С ним отправилось больше половины Мошорина.
Когда пришло разрешение штаба округа, Зорич устроил перед церковью нечто вроде народного веча, где было много крика и много смеха. Поскольку женщинами у нас власти не интересуются, сказал Зорич, их может ехать сколько угодно. Прочитав список переселенцев, капитан сказал, что от женщин требуется только одно: не оставлять мужчин без чистой пары белья и всего прочего.
Кто не хочет, может не ехать.
Но кто вздумает отстать в дороге, пусть знает, что без всякого суда и следствия он, Зорич, собственноручно ухлопает его на глазах всего транспорта.
В начале сходки некоторые еще задавали вопросы, желая побольше узнать о России. Зорич ответил на два или на три вопроса, а потом крикнул, что вече закрыто и спрашивать больше не о чем. Послезавтра в путь.
И, действительно, спустя два дня мошоринцы покинули село под музыку и песни, словно переселение в далекие земли — праздник и счастье. Зорич посылал вперед конных квартирьеров, которые поджидали транспорт на ночлеге с готовой едой. По вечерам котлы всегда дымились, а по утрам, после мойки, надраенные песком, сверкали, как солнце.
В парадной униформе капитан вместе с расфуфыренной женой наносил визиты комендантам городов и властям магистратов Венгрии и преподносил свое переселение так, будто обе императрицы договорились о том, что сербы могут служить и в русской и в австрийской армиях.
Он всем совал под нос паспорт с огромными черными австрийскими печатями, и самым смешным было то, что никто не удосужился прочесть эту бумагу. О его продвижении посылались донесения, полные восторженных похвал.
Зорич изображался в них как истинный кавалер.
А г-жа Зорич — как настоящая дама.
Впереди транспорта до самого Токая шли музыканты и запевалы. Пели известную еще со времен французской войны песню, которая начиналась словами: «Тиса помутнела!..»
И кончалась она тем, что идут, мол, они на помощь чешской королеве, славной немке — Марии Терезии.
Впрочем, Зорич приказал петь эту песню и после Токая, только теперь они уже шли на помощь русской царице, славной Елисавете! А когда испуганная жена спрашивала капитана, неужто нельзя подождать до Киева и не петь о русской императрице на венгерской земле, муж только хохотал и говорил:
— Держись, Тодо, держись. Никто не понимает, что́ мы поем, и никто ни о чем не спрашивает. Старосты, судьи и коменданты только что не целуются со мной, когда узнают, что мы уходим. Знаю я, чего они мне желают. А чего я им желаю с той самой минуты, как с ними знакомлюсь, сама догадываешься, неудобно при детях говорить.
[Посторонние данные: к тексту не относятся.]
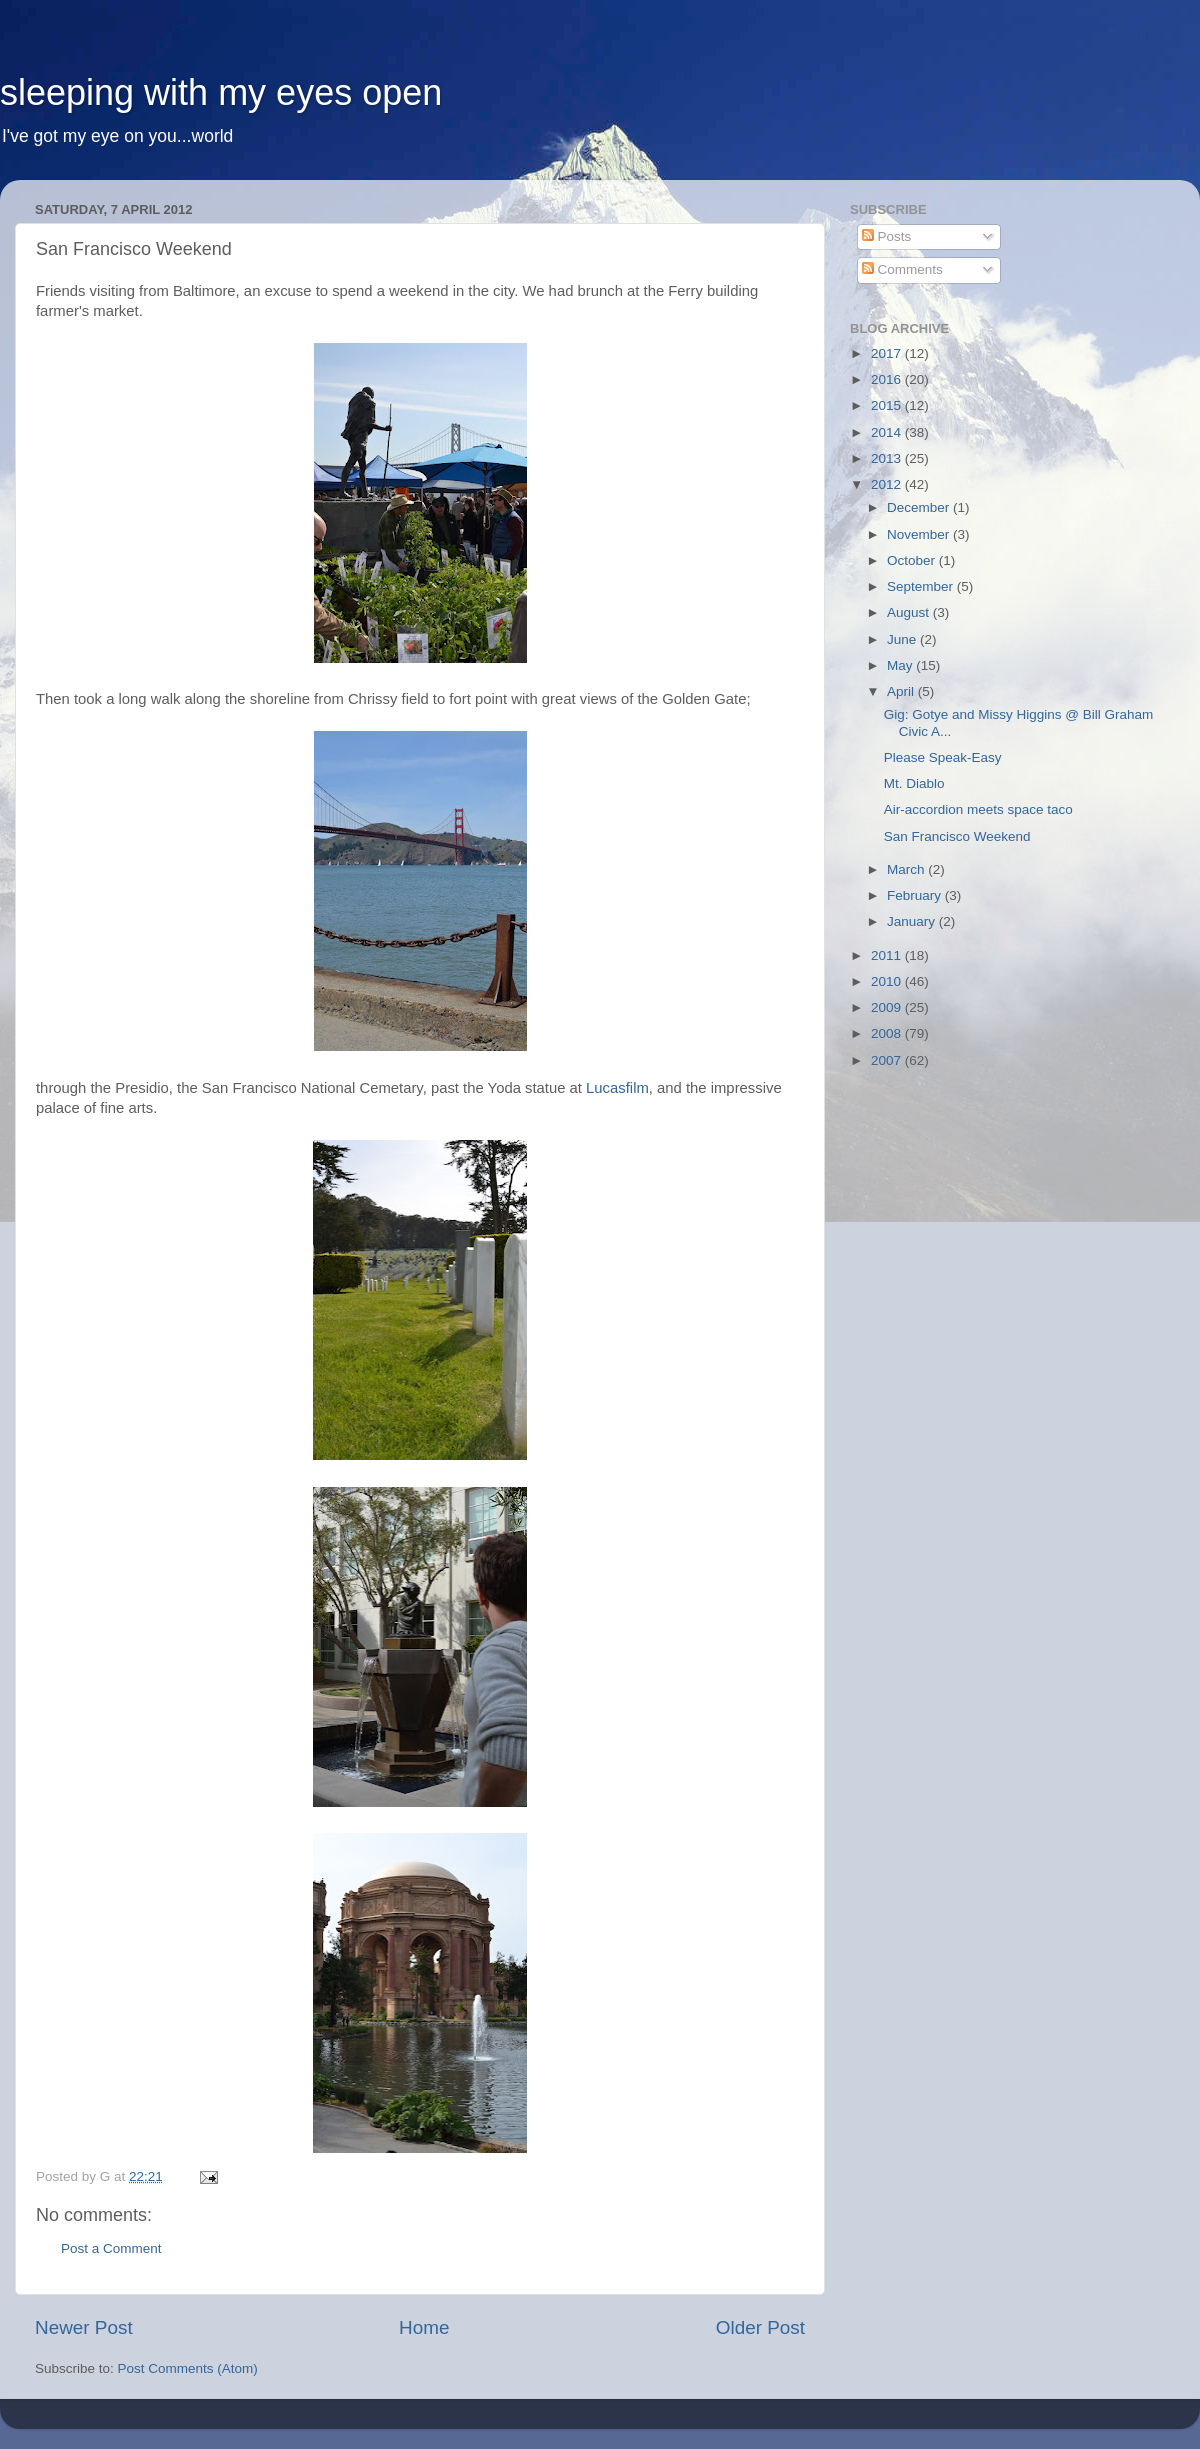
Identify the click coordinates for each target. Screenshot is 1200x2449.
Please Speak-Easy (943, 757)
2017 (888, 353)
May (901, 665)
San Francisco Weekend (957, 836)
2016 (888, 379)
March (907, 869)
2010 (888, 981)
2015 (888, 405)
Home (424, 2327)
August (910, 612)
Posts (887, 236)
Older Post (760, 2327)
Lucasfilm (617, 1088)
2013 (888, 458)
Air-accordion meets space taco (978, 809)
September (922, 586)
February (916, 895)
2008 (888, 1033)
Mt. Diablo (914, 783)
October (913, 560)
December (920, 507)
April (902, 691)
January (913, 921)
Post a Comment (111, 2248)
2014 (888, 432)
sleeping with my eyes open (221, 92)
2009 (888, 1007)
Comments (902, 269)
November (920, 534)
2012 (888, 484)
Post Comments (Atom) (188, 2368)
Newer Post (84, 2327)
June (903, 639)
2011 (888, 955)
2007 (888, 1060)
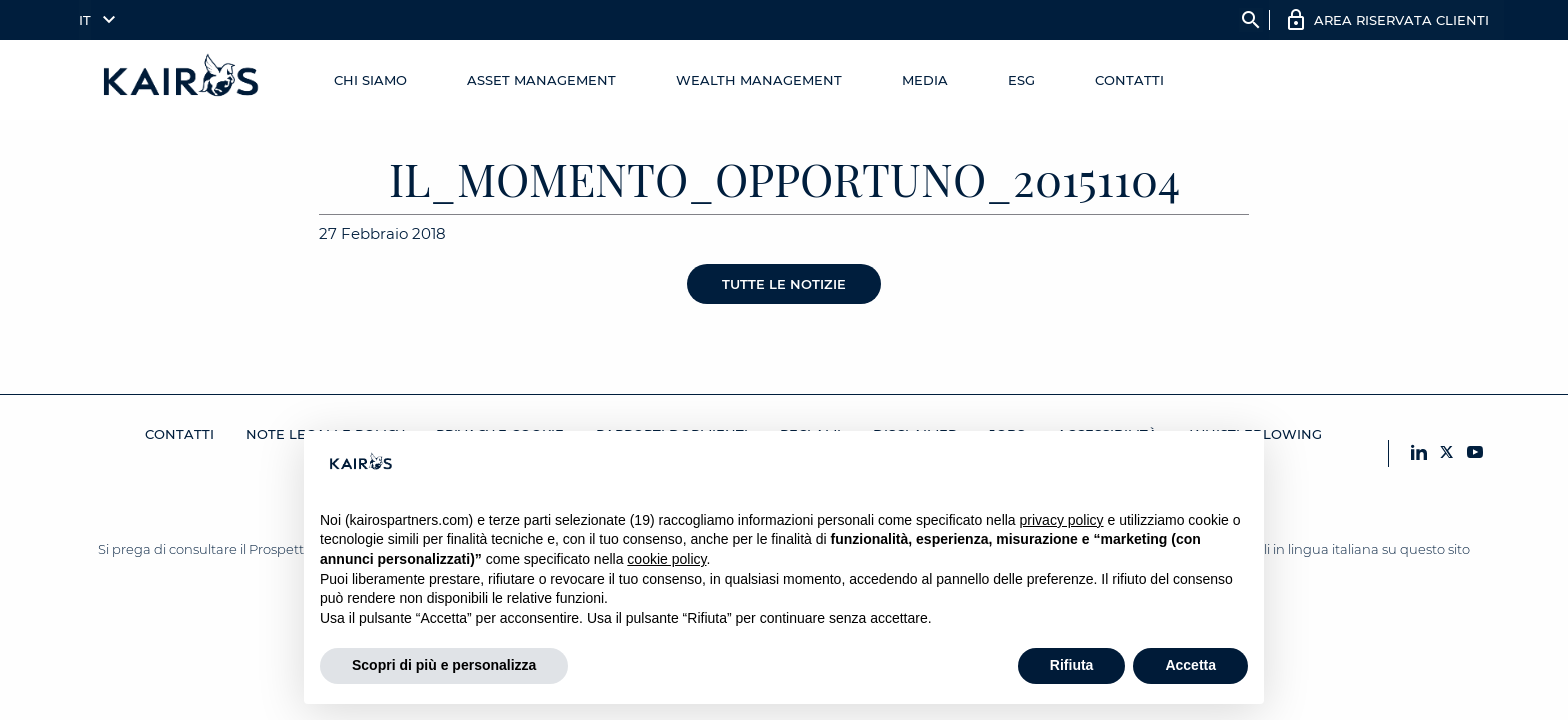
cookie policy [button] (666, 559)
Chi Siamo (370, 80)
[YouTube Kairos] (1475, 453)
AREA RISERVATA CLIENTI (1401, 20)
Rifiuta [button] (1072, 665)
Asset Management (541, 80)
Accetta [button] (1190, 665)
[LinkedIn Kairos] (1419, 453)
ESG (1021, 80)
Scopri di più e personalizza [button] (444, 665)
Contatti (1129, 80)
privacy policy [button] (1062, 520)
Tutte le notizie (784, 284)
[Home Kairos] (182, 80)
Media (925, 80)
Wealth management (759, 80)
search (1251, 20)
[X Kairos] (1447, 453)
Зорич по дороге сыпал деньгами, приказал не жалеть денег и людям. В селах и городах они за все заплатили. Зорич только кричал ведавшему казной вахмистру Давидовацу:
— Не забудь, любезный, запиши! Все это москаль нам оплатит!
Он прибыл в Киев той же осенью, еще до того, как дороги занесло сугробами, и не оставил в пути ни одного мертвого. Зорич и его люди были наказаны за шум и песни при входе в Киев. Но самым забавным было то, что по сопроводительному письму генерала Костюрина Коллегия постановила оплатить все предъявленные Зоричем счета.
В транспорте Зорича, когда тот прибыл в Киев, все женщины были беременны. А в бумагах впервые упоминались волынки: «Die Serbische Geige!»
А вот тех, кто двинулся из Бечея, с начала и до конца преследовал какой-то злой рок. В списке переселенцев числился и некий капитан Сава Ракишич со своими людьми. Это был сухощавый, вечно насупленный и молчаливый статный брюнет с моложавым лицом, всегда причесанный, выглаженный и опрятно одетый в расшитую серебром форму. Незадолго до отъезда он потерял жену и остался с семью детьми на руках, а потому уезжал без всякой охоты. Уезжал лишь потому, что записал своих детей на переселение. Солдаты его любили, командир он был заботливый. Правда, если наказывал, то неистово и жестоко. Перед отъездом в Россию кое-кто из его бывших людей, испугавшись неизвестности, потребовал, чтобы их вычеркнули из списка.